Aunque éramos unos niños teníamos que bajar cargas en los hombros de árgoma seca para “mullir” y estrar el ganado y producir estiércol para abonar las tierras. Las cargas a veces las hacíamos tan grandes  que luego para bajarlas, las pasábamos moradas, pues no cabíamos por los caminos que eran estrechos, y a fuerza de “esbrexar” y algunas veces llorando, conseguíamos llegar a casa con ellas, aunque sudorosos y llenos de barro por el fango que había por algunas caleyas. No había lavadoras para lavar la ropa ni ninguna clase de maquinaria, ni abonos para las tierras.

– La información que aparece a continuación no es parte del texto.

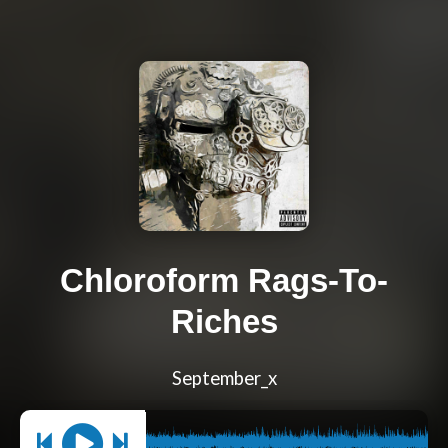
Chloroform Rags-To-
Riches
September_x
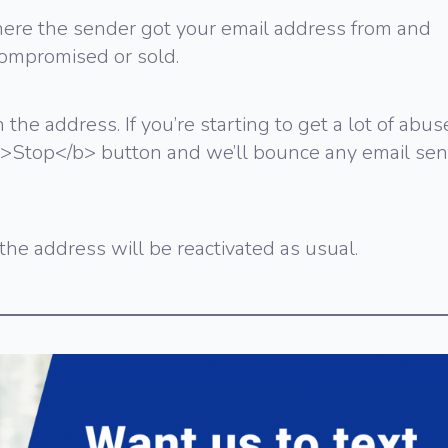
e the sender got your email address from and
ompromised or sold.
 the address. If you’re starting to get a lot of abus
 <b>Stop</b> button and we’ll bounce any email sen
he address will be reactivated as usual.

El cucho de las vacas era escaso, sólo se podía aprovechar el del invierno ya que en las demás temporadas las vacas estaban pastando por los montes. Los pocos prados que teníamos se utilizaban para cosechar la hierba que se almacenaba en el pajar para alimentar el ganado en el invierno. No disponíamos de más alimento para el ganado que éste, que además de ser trabajoso para curarlo, recogerlo y llevarlo a las cuadras, también andaba escaso, pues todo el mundo aprovechaba el que tenía.

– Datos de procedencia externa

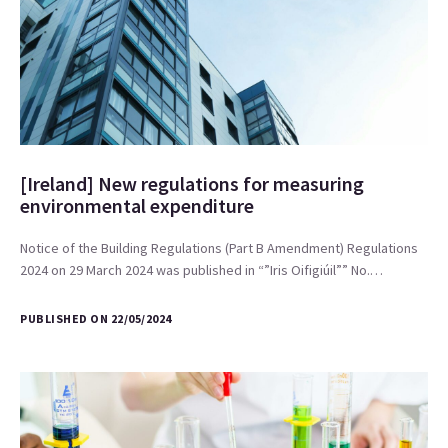
[Ireland] New regulations for measuring
environmental expenditure
Notice of the Building Regulations (Part B Amendment) Regulations
2024 on 29 March 2024 was published in “”Iris Oifigiúil”” No.…
PUBLISHED ON 22/05/2024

Hay una anécdota muy curiosa. En aquel tiempo no había váter y para hacer las necesidades íbamos a la cuadra del ganado. Alguna persona, al ir a la cuadra a hacer sus necesidades, no era reconocida por el ganado y al ver a un forastero en sus dominios se asustaba y emitía fuertes mugidos y grandes patadas a lo que pillara, con lo que la persona también asustada salía corriendo con sus ropas en las manos y sin terminar su propósito. El ganado no quiere a su alrededor más que a su amo, sobre todo de noche porque se asusta con facilidad. Siempre hay que hablar con el ganado,  en el campo o en la cuadra. Sobre todo al llegar para que reconozcan por la voz y no se asusten, ya que nunca se sabe su reacción. Algún animal, si está suelto, puede salir huyendo, o te puede atacar si no te reconoce. Sobre todo en los montes al aire libre donde no tienes donde resguardarte.

 

Una prueba de lo mal que lo pasábamos fue una tarde de invierno que estaba muy frío. Me encontraba cuidando a mis hermanos  por ser el mayor. Éramos ocho los pequeños de la casa. cerrados en la cocina que nos daba calor, en el resto de la casa no había calefacción. 

 
Todos teníamos hambre y los más pequeños comenzaron a llorar. Yo, que no sabía qué les podía dar para comer, recordé que al ir a la escuela otro compañero y yo, comíamos nabos crudos. Fui a la huerta a buscarlos. Éstos los dedicábamos al cebo del ganado y se los di a mis hermanos cortados en forma de patatas fritas. No los pudimos comer, sabían muy mal, entonces fue cuando pensé que lo mejor sería freírlos y echarles un poco de pimentón. Al verlos en una media fuente y con el bonito color de pimentón, todos se pusieron a comerlos, pero tampoco les gustaron y siguieron llorando. Nada pude hacer, la bandeja permanecía en la mesa.

 
Mi madre y una de mis hermanas habían ido a lavar toda la ropa de la casa al reguero de La Cerezal, que estaba a más de dos kilómetros de distancia de la casa. Al volver venían cargadas con la ropa en la cabeza, mojadas hasta los huesos y heladas por el frío de aquel invierno. Venían, además, hambrientas y al llegar vieron por la ventana de la cocina aquella bandeja y se creyeron que eran patatas fritas. Al entrar a la cocina muy contentas preguntaron: 
 
–¿De donde sacaste las patatas Arsenio?
 
No me dio tiempo a contestarles cuando ya las habían probado. Aunque quisieron comerlas tampoco pudieron, les sabían tan mal que fue imposible. Mi madre, con lágrimas en los ojos, nos abrazó y nos dijo que, en otra ocasión, podríamos comer. Era lo único que la pobre podía hacer, darnos ánimos, porque comida no tenía.
 
Había alguna clase de nabos que se podían comer crudos aunque sabían muy mal, pero la fame nos obligaba. Los que yo les preparé en aquella ocasión eran de los duros y con un sabor muy fuerte, hasta esa mala suerte tuvimos, pues de ser de los otros, aquella tarde nos hubiera quitado un poco la fame tan terrible que teníamos.